ファプタの攻撃は、歴史的な加害を現在の全員へ一括して返す。作品は彼女の怒りを否定せず、被害が新しい被害を生む過程も隠さない。さらに村の境界が崩れると、外部の原生生物が侵入し、ファプタ自身も圧倒される。使命を持つ不滅の姫であっても、環境のすべてを支配できない。住民から受け継いだ価値と身体が、彼女を再び立たせる。
価値を受け継ぐこと
村人を滅ぼす目的と、村人から価値を受け取って戦うことは矛盾して見える。しかし、価値は所有者が消えれば無意味になる物質ではない。住民が守った記憶、言葉、願い、母から奪われたきょうだいたちの身体がファプタへ戻ることで、彼女は村を単に消去するのではなく、その歴史を自分の中へ引き受ける。
ベラフから渡された記憶は特に重要である。ファプタは母の怒りを知っていても、母がヴエコをどのように見ていたか、ガンジャ隊の全員が何を感じたかを直接経験してはいない。受け継いだ記憶によって、敵と味方の二分法では収まらない過去を知る。使命の完遂は母の記憶を終わらせることではなく、より複雑な形で持ち続けることになる。
ヴエコとの別れと使命の終わり
村の崩壊時、ヴエコは上昇負荷を受け、身体を保てなくなる。ファプタはヴエコから母の話を聞き、イルミューイが彼女を特別に思っていたことを知る。母の記憶を最も近くで持つ人物と出会えた時間は短く、復讐の後に家族が再生するわけではない。それでも、ファプタは母が怒りだけで存在していたのではないと理解できる。
村を破壊した時点で、誕生時からの使命は終わる。ここでファプタが消滅したり、目的を失って動けなくなったりしないことが重要である。リコから旅へ誘われてもすぐ従属せず、食べ物、匂い、仲間、未知を自分で確かめる。母の最後の子どもという出自を保ちながら、母の復讐だけではない生を始める。
リコ一行での現在の役割
村の後、ファプタはリコ、レグ、ナナチと行動を共にする。高い身体能力、再生力、深層への感覚は大きな戦力になるが、万能な護衛ではない。未知の相手へ直接反応し、感情を隠さず、所有を示す言葉を使うため、交渉や集団行動では衝突も生まれる。リコの好奇心、ナナチの慎重さ、レグの迷いに、ファプタの直感が加わる。
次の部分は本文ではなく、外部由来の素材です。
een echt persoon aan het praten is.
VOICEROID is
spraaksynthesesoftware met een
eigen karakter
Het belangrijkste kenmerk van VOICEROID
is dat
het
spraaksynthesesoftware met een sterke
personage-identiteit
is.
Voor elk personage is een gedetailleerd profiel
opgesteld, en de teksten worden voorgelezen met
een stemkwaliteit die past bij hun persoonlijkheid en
ファプタは価値を嗅ぎ分けるように相手の大切なものへ反応する。これは村の価格表を読む能力ではなく、関係と欲望への鋭さとして描かれる。レグへの執着も、過去の約束を強制するだけの段階から、現在のレグが誰を守り何を選ぶかを見る段階へ変わる。旅に参加することは、リコの目的へ吸収されることではない。自分の目でアビスの先を知り、自分が何者になるかを決めるための同行である。
人物像の核心
ファプタは、無垢な被害者でも、復讐だけの破壊者でもない。母ときょうだいたちの痛みを背負う正当性を持ち、同時に、現在を生きる他者を傷つける力を持つ。彼女の物語は、被害の記憶を忘れずに生きることと、その記憶だけに未来を決めさせないことの両立を探る。
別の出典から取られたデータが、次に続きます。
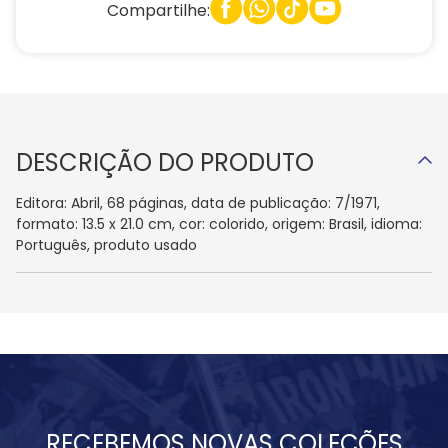
Compartilhe:
DESCRIÇÃO DO PRODUTO
Editora: Abril, 68 páginas, data de publicação: 7/1971,
formato: 13.5 x 21.0 cm, cor: colorido, origem: Brasil, idioma:
Português, produto usado
RECEBEMOS NOVAS COLEÇÕES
不滅という呼び名も、何も失わないことを意味しない。身体は再生しても、ガブールン、ヴエコ、村、母との時間は戻らない。失われるたびに同じ姿へ戻るのではなく、記憶と価値が増えて人物像が変わる。ファプタの強さは傷つかない身体ではなく、使命が終わった後に、未知の生へ踏み出せる点にある。
言葉と「そす」という語尾
ファプタの言葉には「そす」という特徴的な語尾があり、感情の強さに応じて短い言葉と身体の動きが重なる。幼い話し方に見えても、価値、匂い、関係の所有について独自の判断を持つ。語彙の少なさを知性の低さと同一視してはいけない。
ガブールンから学んだ言葉、母から受け継いだ感覚、レグとの記憶は同じ由来ではない。旅の中で新しい名称と経験を得ることは、外部の言語へ矯正されることではなく、自分の世界を説明する手段が増えることになる。
身体能力と限界
ファプタは素早く、複数の腕と爪を使い、重い損傷からも回復する。村人の価値を取り込むことで再生と戦闘を続ける場面は、不滅の異名にふさわしい。しかし、外部の原生生物には傷つけられ、ガブールンを守り切れず、感情によって視野も狭くなる。
強さは孤独であることの代償でもあった。村の外で生きられる身体を持つからこそ、内部の住民と同じ生活へ入れない。リコ一行に加わった後は、身体能力を提供するだけでなく、自分も守られ、相談される経験を得る。